Tidyverse stack traces have become kind of horrible. I think it's worth it for what they have achieved. even though I personally have been burned a couple times by all the changes. So personally I don't count it against them that they didn't get it 100% right the first time. The dplyr API has only evolved so much because Hadley set insanely high standards for how powerful and intuitive it should be. The join API is much more reasonable now and it supports non-equijoins, which for many people could be the decider vs dplyr just by itself. data.table made some truly WTF decisions in its early versions and has backtracked on all of it. I will also admit that the latest data.table tutorials suggest a lot of improvement over time. The creator of data.table clearly comes from that background and wrote it for those kind of workloads.
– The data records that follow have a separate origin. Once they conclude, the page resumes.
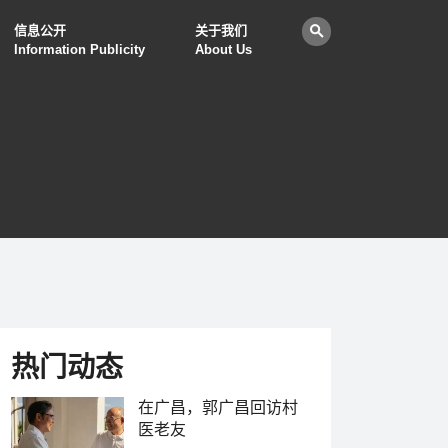
信息公开
关于我们
Information Publicity
About Us
热门动态
在广昌，郭广昌回访村
医老友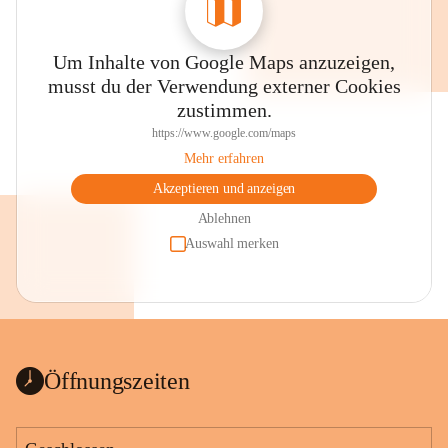
Um Inhalte von Google Maps anzuzeigen,
musst du der Verwendung externer Cookies
zustimmen.
https://www.google.com/maps
Mehr erfahren
Akzeptieren und anzeigen
Ablehnen
Auswahl merken
Öffnungszeiten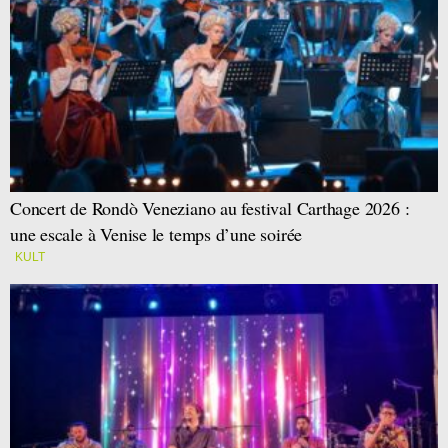
Concert de Rondò Veneziano au festival Carthage 2026 :
une escale à Venise le temps d’une soirée
KULT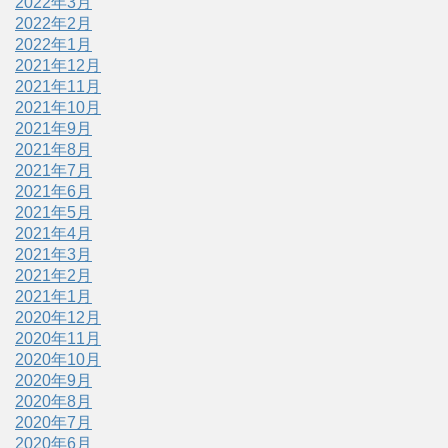
2022年3月
2022年2月
2022年1月
2021年12月
2021年11月
2021年10月
2021年9月
2021年8月
2021年7月
2021年6月
2021年5月
2021年4月
2021年3月
2021年2月
2021年1月
2020年12月
2020年11月
2020年10月
2020年9月
2020年8月
2020年7月
2020年6月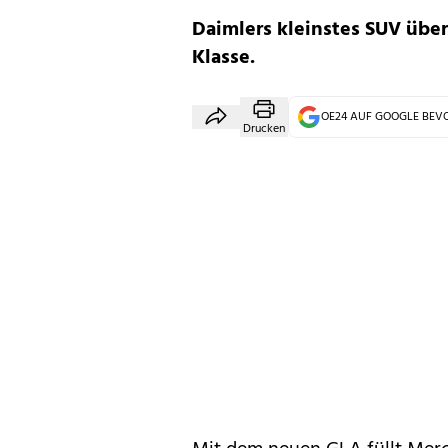
Daimlers kleinstes SUV über
Klasse.
OE24 AUF GOOGLE BE
Drucken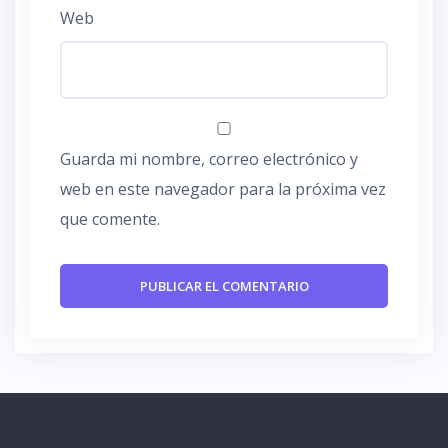
Web
Guarda mi nombre, correo electrónico y
web en este navegador para la próxima vez
que comente.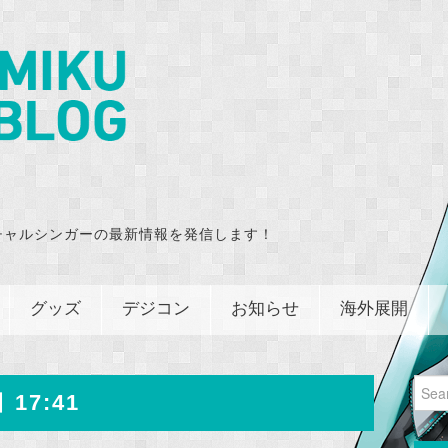
チャルシンガーの最新情報を発信します！
グッズ
デジコン
お知らせ
海外展開
Sear
 17:41
for: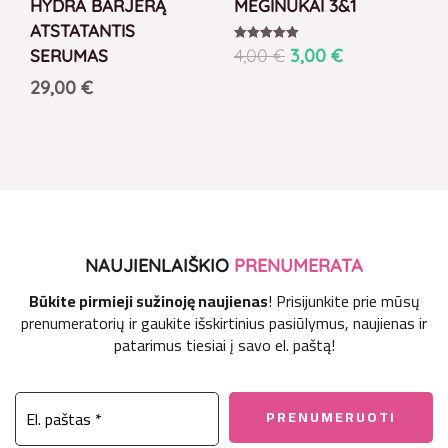
HYDRA BARJERĄ
MĖGINUKAI 3&1
ATSTATANTIS
4,00
€
3,00
€
Įvertinimas:
SERUMAS
5.00
iš 5
29,00
€
NAUJIENLAIŠKIO
PRENUMERATA
Būkite pirmieji sužinoję naujienas
! Prisijunkite prie mūsų
prenumeratorių ir gaukite išskirtinius pasiūlymus, naujienas ir
patarimus tiesiai į savo el. paštą!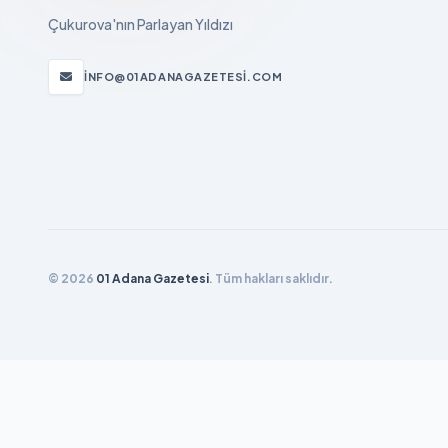
Çukurova'nın Parlayan Yıldızı
INFO@01ADANAGAZETESI.COM
© 2026
01 Adana Gazetesi
. Tüm hakları saklıdır.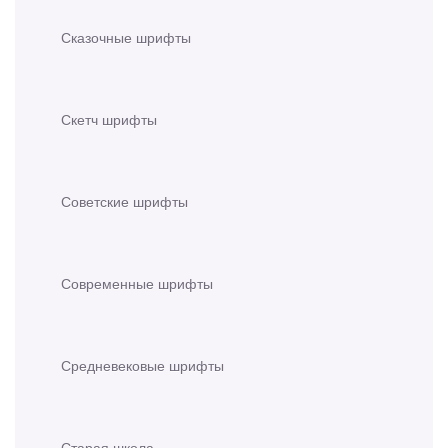
Сказочные шрифты
Скетч шрифты
Советские шрифты
Современные шрифты
Средневековые шрифты
Старая школа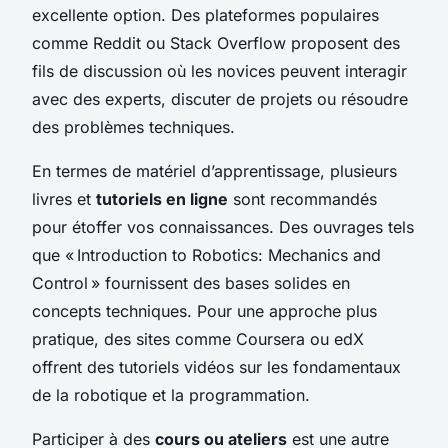
excellente option. Des plateformes populaires
comme Reddit ou Stack Overflow proposent des
fils de discussion où les novices peuvent interagir
avec des experts, discuter de projets ou résoudre
des problèmes techniques.
En termes de matériel d’apprentissage, plusieurs
livres et
tutoriels en ligne
sont recommandés
pour étoffer vos connaissances. Des ouvrages tels
que « Introduction to Robotics: Mechanics and
Control » fournissent des bases solides en
concepts techniques. Pour une approche plus
pratique, des sites comme Coursera ou edX
offrent des tutoriels vidéos sur les fondamentaux
de la robotique et la programmation.
Participer à des
cours ou ateliers
est une autre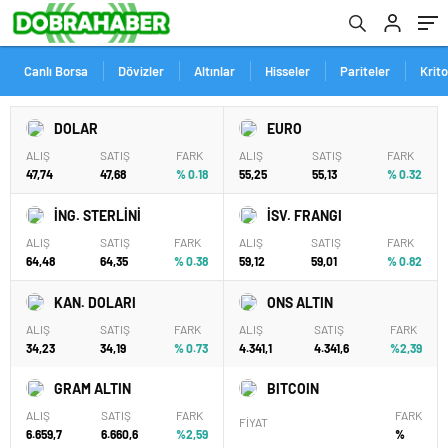
Canlı Borsa
Dövizler
Altınlar
Hisseler
Pariteler
Krit
DOLAR
EURO
ALIŞ
SATIŞ
FARK
ALIŞ
SATIŞ
FARK
47,74
47,68
% 0.18
55,25
55,13
% 0.32
İNG. STERLİNİ
İSV. FRANGI
ALIŞ
SATIŞ
FARK
ALIŞ
SATIŞ
FARK
64,48
64,35
% 0.38
59,12
59,01
% 0.82
KAN. DOLARI
ONS ALTIN
ALIŞ
SATIŞ
FARK
ALIŞ
SATIŞ
FARK
34,23
34,19
% 0.73
4.341,1
4.341,6
%2,39
GRAM ALTIN
BITCOIN
ALIŞ
SATIŞ
FARK
FARK
FİYAT
6.659,7
6.660,6
%2,59
%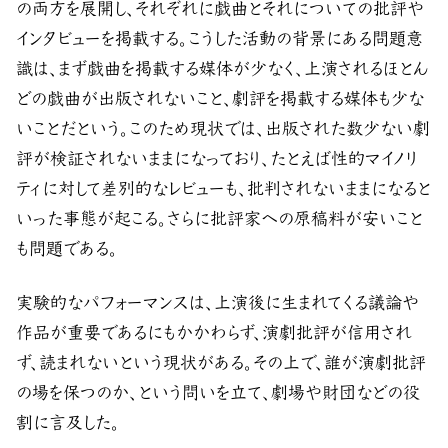
の両方を展開し、それぞれに戯曲とそれについての批評や
インタビューを掲載する。こうした活動の背景にある問題意
識は、まず戯曲を掲載する媒体が少なく、上演されるほとん
どの戯曲が出版されないこと、劇評を掲載する媒体も少な
いことだという。このため現状では、出版された数少ない劇
評が検証されないままになっており、たとえば性的マイノリ
ティに対して差別的なレビューも、批判されないままになると
いった事態が起こる。さらに批評家への原稿料が安いこと
も問題である。
実験的なパフォーマンスは、上演後に生まれてくる議論や
作品が重要であるにもかかわらず、演劇批評が信用され
ず、読まれないという現状がある。その上で、誰が演劇批評
の場を保つのか、という問いを立て、劇場や財団などの役
割に言及した。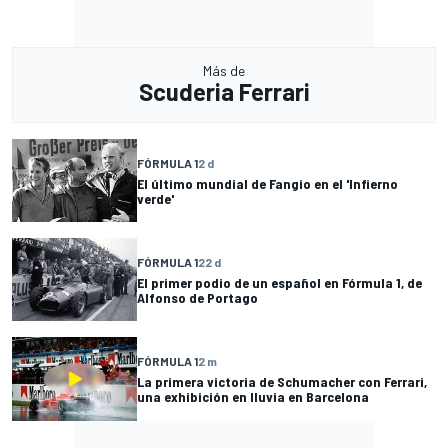
Más de
Scuderia Ferrari
FÓRMULA 1
2 d
El último mundial de Fangio en el 'Infierno
verde'
FÓRMULA 1
22 d
El primer podio de un español en Fórmula 1, de
Alfonso de Portago
FÓRMULA 1
2 m
La primera victoria de Schumacher con Ferrari,
una exhibición en lluvia en Barcelona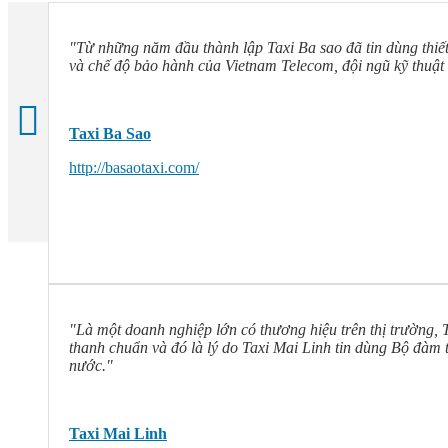
"Từ những năm đầu thành lập Taxi Ba sao đã tin dùng thiết
và chế độ bảo hành của Vietnam Telecom, đội ngũ kỹ thuật 
Taxi Ba Sao
http://basaotaxi.com/
"Là một doanh nghiệp lớn có thương hiệu trên thị trường, 
thanh chuẩn và đó là lý do Taxi Mai Linh tin dùng Bộ đàm
nước."
Taxi Mai Linh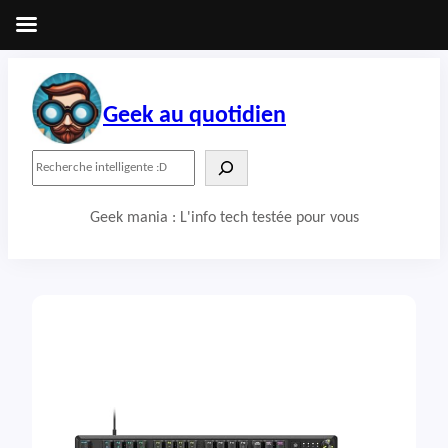
Aller
au
contenu
Geek au quotidien
R
e
c
Geek mania : L'info tech testée pour vous
h
e
r
c
h
e
r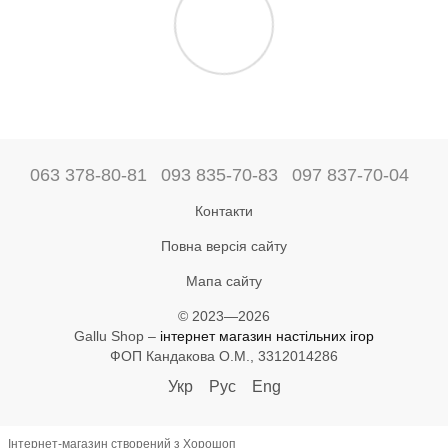
063 378-80-81
093 835-70-83
097 837-70-04
Контакти
Повна версія сайту
Мапа сайту
© 2023—2026
Gallu Shop –
інтернет магазин настільних ігор
ФОП Кандакова О.М., 3312014286
Укр
Рус
Eng
Інтернет-магазин створений з Хорошоп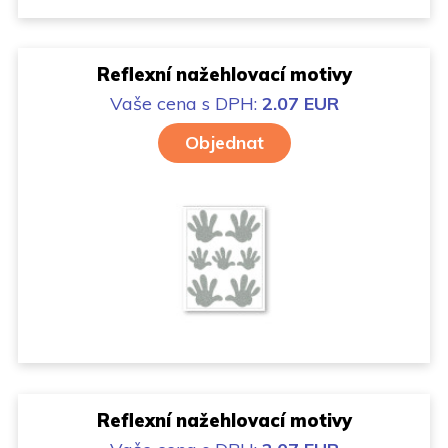
Reflexní nažehlovací motivy
Vaše cena
s DPH:
2.07 EUR
Objednat
Reflexní nažehlovací motivy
I would probably prefer data.table to dplyr in that use case as well.

#Ttps://cran.r project.org code#

It's my hypothesis that pretty much everyone who loves data.table is a finance/trading type person who as you say needs to quickly write tons of throwaway exploratory code to analyze large stock price datasets or the like. Obviously not everyone needs the speed, but a lot of us do! And as the h2o benchmarks show, data.table is still quite a bit faster than dplyr. Execution speed on medium sized data is important, because a few extra seconds on every run matters a lot when you are running 500 micro-batches of analysis code a day. Less typing is good, because you're trying to move as fast as possible to explore hypotheses.

ttps://cran.r-project.org

Rapid iteration for you personally is the point.

#Ttps://cran.r project.org full#

The verbosity is obviously a benefit if you're having to read someone else's code and are not interested in learning a DSL just to understand what columns are being filtered on or dropped or whatever.īut if you are doing data analysis full time and are writing thousands of lines of throwaway EDA code a week, most of it only to be seen by yourself, the concision and speed that data.table offers is basically second to none, in any language. If you are coming from a non-programming context and picking up R for the first time, no doubt tidyverse is the way to do that. I think you are also maybe assuming everyone has the same use-case as you for data manipulation libraries.

ttps://cran.r-project.org

However I would hardly count it as a victory when late in the game you have to change the API for some core data manipulation functions because you made them too confusing the first time around. So it's great to see the ecosystem evolving toward better usability. I did go check out what's new in the tidyverse after your comment and was pleased to see new functions like pivot_wider and pivot_longer replacing the extremely confusing mess of spread and unite.

ttps://cran.r-project.org

The best of both worlds - an optimizable query and one-action-at-a-time syntax - can be achieved with a lazy system like Apache Spark or dtplyr. NOT because it's more understandable, because it isn't. The reason data.table has all these independent knobs is because it wants you to cram your entire query into a single command, so it can optimize the query more easily and squeeze every drop of performance. (And yes I know precisely what is going on in the data.table version, I just think it's ugly and illustrates my point about composability and legibility extremely well.) You have to put DT inside itself? What is. To illustrate, let's look at what you have to do in data.table in order to achieve the equivalent of a grouped filter in dplyr (from the dtplyr translation vignette):Ĭompared to the simple, declarative feel of the dplyr, there's a lot of weird stuff going on in the data.table version. It's only simple if all you do is filter, group by, and summarize. Doing data manipulation one action at a time in a piped sequence is easiest to reason about because the state right before you apply a new operation is always clear.ĭata.table, on the other hand, is a fancy clever gadget with many knobs and buttons you have to turn and press just so to get the desired result.